Vanke borrows another 2 billion yuan due to inadequate funds pressure in liabilities

Vanke Group, a real estate enterprise, has once again borrowed 20.64 billion yuan (RMB) from its major shareholder, Shenzhen Metro Group, in order to repay debts. This year alone, Shenzhen Metro Group has provided Vanke with a total loan of 259.41 billion yuan.

In an announcement titled “Regarding Shenzhen Metro Group Providing a Loan of Not More Than 20.64 Billion Yuan to the Company and Related Transactions,” Vanke stated that, through negotiation, Shenzhen Metro Group, which holds a 27.18% stake in Vanke, will provide a loan not exceeding 20.64 billion yuan to the company. The loan will have a term of no more than 3 years with an interest rate of 2.34%.

According to reports from “First Financial,” including this latest loan, Shenzhen Metro Group has provided Vanke with a total loan of 259.41 billion yuan so far this year.

Vanke announced that the purpose of this loan is to repay the principal and interest of bonds issued by Vanke in the public market.

As of August 22, Vanke’s financial report for the first half of 2025 revealed that the company achieved operating income of 105.32 billion yuan in the first half of the year, a 26.2% year-on-year decrease.
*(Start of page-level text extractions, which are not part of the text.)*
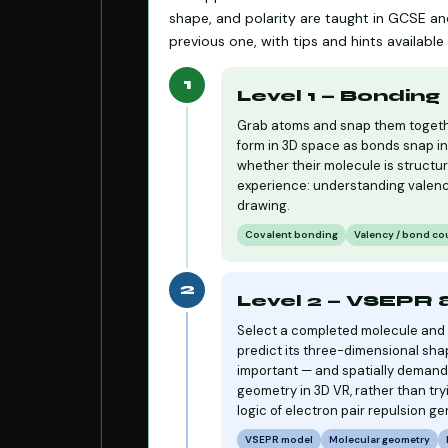
shape, and polarity are taught in GCSE and
previous one, with tips and hints availab
1
Level 1 — Bonding
Grab atoms and snap them togethe
form in 3D space as bonds snap in
whether their molecule is structur
experience: understanding valenc
drawing.
Covalent bonding
Valency / bond co
2
Level 2 — VSEPR
Select a completed molecule and a
predict its three-dimensional sha
important — and spatially demandi
geometry in 3D VR, rather than try
logic of electron pair repulsion gen
VSEPR model
Molecular geometry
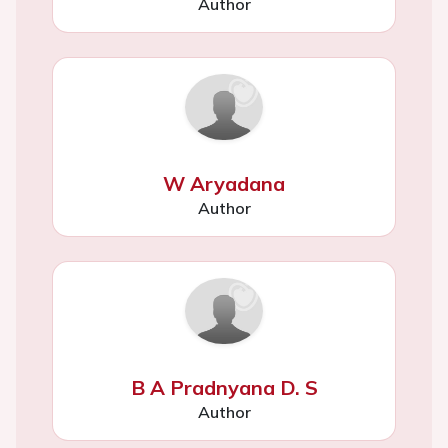
Author
W Aryadana
Author
B A Pradnyana D. S
Author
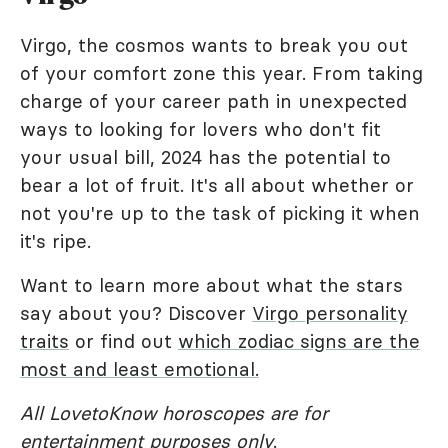
Virgo, the cosmos wants to break you out
of your comfort zone this year. From taking
charge of your career path in unexpected
ways to looking for lovers who don't fit
your usual bill, 2024 has the potential to
bear a lot of fruit. It's all about whether or
not you're up to the task of picking it when
it's ripe.
Want to learn more about what the stars
say about you? Discover
Virgo personality
traits
or find out
which zodiac signs are the
most and least emotional.
All LovetoKnow horoscopes are for
entertainment purposes only
.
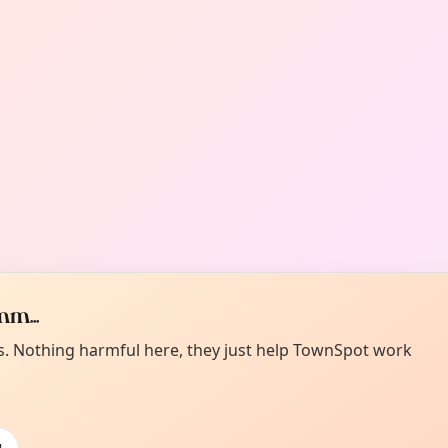
m...
es. Nothing harmful here, they just help TownSpot work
The net profit attributable to the parent company was a loss of 11.947 billion yuan, a 21.3% decrease compared to the same period last year, showing an increase from the net loss of 9.8 billion yuan in the first half of the previous year.

The announcement also indicated that Vanke’s net debt ratio is 90.4%, an increase of 9.8 percentage points from the end of 2024.

During the annual shareholders’ meeting in 2024 held on June 27th, Vanke disclosed that as of July 2025, there was still approximately 22.75 billion yuan in outstanding debts to be repaid.

On September 16, “Anti-Short” by Beijing Century Hui Bo Cultural Communication Co., Ltd. pointed out that Vanke is currently facing three major crises.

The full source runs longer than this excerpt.